● **REQUIREMENT**
Where a line of the data holds the word "name", copy that line.

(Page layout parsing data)

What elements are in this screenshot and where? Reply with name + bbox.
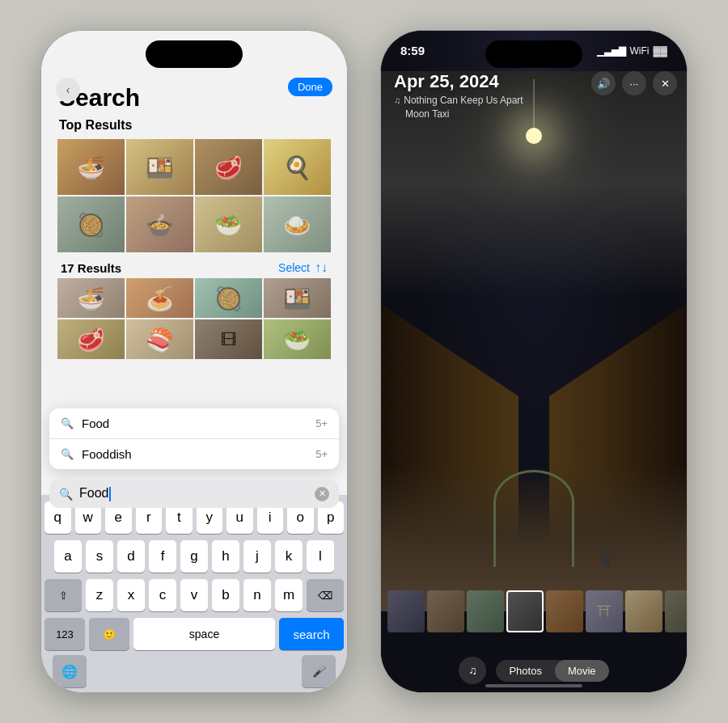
phone1-content: ‹ Done Search Top Results 🍜 🍱 🥩 🍳 🥘 🍲 🥗 … (41, 31, 347, 692)
shift-key[interactable]: ⇧ (44, 579, 82, 611)
back-button[interactable]: ‹ (56, 78, 80, 102)
status-bar: 8:59 ▁▃▅▇ WiFi ▓▓ (381, 44, 687, 57)
key-z[interactable]: z (86, 579, 113, 611)
key-k[interactable]: k (275, 540, 303, 573)
dynamic-island-1 (146, 40, 243, 68)
tunnel-light (526, 128, 542, 144)
video-song-info: ♫ Nothing Can Keep Us Apart (394, 95, 674, 106)
photo-cell[interactable]: 🥘 (195, 278, 262, 318)
autocomplete-count: 5+ (315, 417, 328, 429)
film-thumb[interactable] (427, 590, 464, 632)
key-v[interactable]: v (180, 579, 208, 611)
autocomplete-item-fooddish[interactable]: 🔍 Fooddish 5+ (49, 439, 339, 469)
search-small-icon: 🔍 (61, 417, 74, 429)
phone-search: ‹ Done Search Top Results 🍜 🍱 🥩 🍳 🥘 🍲 🥗 … (40, 30, 348, 693)
close-button[interactable]: ✕ (653, 71, 677, 95)
num-key[interactable]: 123 (44, 618, 85, 650)
key-a[interactable]: a (54, 540, 82, 573)
home-indicator-2 (485, 684, 582, 687)
volume-icon: 🔊 (597, 78, 610, 90)
music-button[interactable]: ♫ (459, 657, 486, 684)
photo-cell[interactable]: 🍱 (126, 139, 193, 195)
more-button[interactable]: ··· (622, 71, 646, 95)
results-bar: 17 Results Select ↑↓ (57, 254, 331, 278)
key-l[interactable]: l (307, 540, 334, 573)
film-thumb-active[interactable] (506, 590, 544, 632)
photos-tab[interactable]: Photos (496, 660, 554, 682)
space-key[interactable]: space (133, 618, 275, 650)
done-button[interactable]: Done (288, 78, 332, 96)
status-icons: ▁▃▅▇ WiFi ▓▓ (597, 45, 668, 57)
status-time: 8:59 (400, 44, 425, 57)
film-thumb[interactable] (546, 590, 583, 632)
globe-key[interactable]: 🌐 (53, 655, 87, 687)
search-key[interactable]: search (279, 618, 344, 650)
tab-switcher: Photos Movie (496, 660, 608, 682)
photo-cell[interactable]: 🍜 (57, 278, 125, 318)
select-button[interactable]: Select (278, 261, 310, 274)
search-bar[interactable]: 🔍 Food ✕ (49, 480, 339, 508)
autocomplete-dropdown: 🔍 Food 5+ 🔍 Fooddish 5+ (49, 408, 339, 469)
search-bar-text[interactable]: Food (79, 486, 315, 501)
photo-cell[interactable]: 🥘 (57, 197, 125, 252)
keyboard-bottom-row: 123 🙂 space search (44, 618, 344, 650)
search-small-icon-2: 🔍 (61, 448, 74, 460)
key-j[interactable]: j (243, 540, 271, 573)
autocomplete-item-food[interactable]: 🔍 Food 5+ (49, 408, 339, 439)
mic-key[interactable]: 🎤 (302, 655, 336, 687)
photo-cell[interactable]: 🥗 (264, 319, 331, 359)
video-controls-top: 🔊 ··· ✕ (591, 71, 677, 95)
sort-icon[interactable]: ↑↓ (315, 260, 328, 275)
results-count: 17 Results (61, 261, 121, 275)
top-photo-grid: 🍜 🍱 🥩 🍳 🥘 🍲 🥗 🍛 (57, 139, 331, 252)
keyboard: q w e r t y u i o p a s d f g h (41, 495, 347, 692)
key-g[interactable]: g (180, 540, 208, 573)
delete-key[interactable]: ⌫ (307, 579, 344, 611)
search-clear-button[interactable]: ✕ (315, 487, 329, 501)
key-n[interactable]: n (243, 579, 271, 611)
photo-cell[interactable]: 🍣 (126, 319, 193, 359)
key-m[interactable]: m (275, 579, 303, 611)
film-thumb[interactable] (387, 590, 425, 632)
emoji-key[interactable]: 🙂 (89, 618, 129, 650)
film-thumb[interactable] (665, 590, 687, 632)
photo-cell[interactable]: 🥗 (195, 197, 262, 252)
scene: ‹ Done Search Top Results 🍜 🍱 🥩 🍳 🥘 🍲 🥗 … (0, 0, 728, 723)
photo-cell[interactable]: 🥩 (57, 319, 125, 359)
wifi-icon: WiFi (630, 45, 650, 57)
results-photo-grid: 🍜 🍝 🥘 🍱 🥩 🍣 🎞 🥗 (57, 278, 331, 359)
photo-cell[interactable]: 🍱 (264, 278, 331, 318)
keyboard-row-2: a s d f g h j k l (44, 540, 344, 573)
photo-cell[interactable]: 🍳 (264, 139, 331, 195)
film-thumb[interactable] (625, 590, 662, 632)
key-x[interactable]: x (117, 579, 145, 611)
video-bottom-controls: ♫ Photos Movie (381, 657, 687, 684)
key-s[interactable]: s (86, 540, 113, 573)
photo-cell[interactable]: 🎞 (195, 319, 262, 359)
signal-icon: ▁▃▅▇ (597, 45, 626, 57)
photo-cell[interactable]: 🍜 (57, 139, 125, 195)
key-h[interactable]: h (212, 540, 239, 573)
key-b[interactable]: b (212, 579, 239, 611)
photo-cell[interactable]: 🍲 (126, 197, 193, 252)
photo-cell[interactable]: 🥩 (195, 139, 262, 195)
volume-button[interactable]: 🔊 (591, 71, 616, 95)
phone2-content: 8:59 ▁▃▅▇ WiFi ▓▓ Apr 25, 2024 ♫ Nothing… (381, 31, 687, 692)
search-bar-icon: 🔍 (59, 488, 73, 501)
key-c[interactable]: c (149, 579, 176, 611)
key-f[interactable]: f (149, 540, 176, 573)
artist-name: Moon Taxi (405, 108, 449, 120)
battery-icon: ▓▓ (654, 45, 668, 57)
song-title: Nothing Can Keep Us Apart (404, 95, 523, 106)
autocomplete-label: Food (82, 416, 315, 430)
photo-cell[interactable]: 🍛 (264, 197, 331, 252)
key-d[interactable]: d (117, 540, 145, 573)
tunnel-arch (493, 470, 574, 567)
film-thumb[interactable]: ⛩ (586, 590, 623, 632)
back-icon: ‹ (66, 83, 70, 96)
movie-tab[interactable]: Movie (555, 660, 609, 682)
tunnel-person (603, 549, 610, 567)
close-icon: ✕ (661, 78, 670, 90)
photo-cell[interactable]: 🍝 (126, 278, 193, 318)
film-thumb[interactable] (467, 590, 504, 632)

● **TASK OUTPUT**
What elements are in this screenshot and where? Reply with name + bbox.
artist-name: Moon Taxi (405, 108, 449, 120)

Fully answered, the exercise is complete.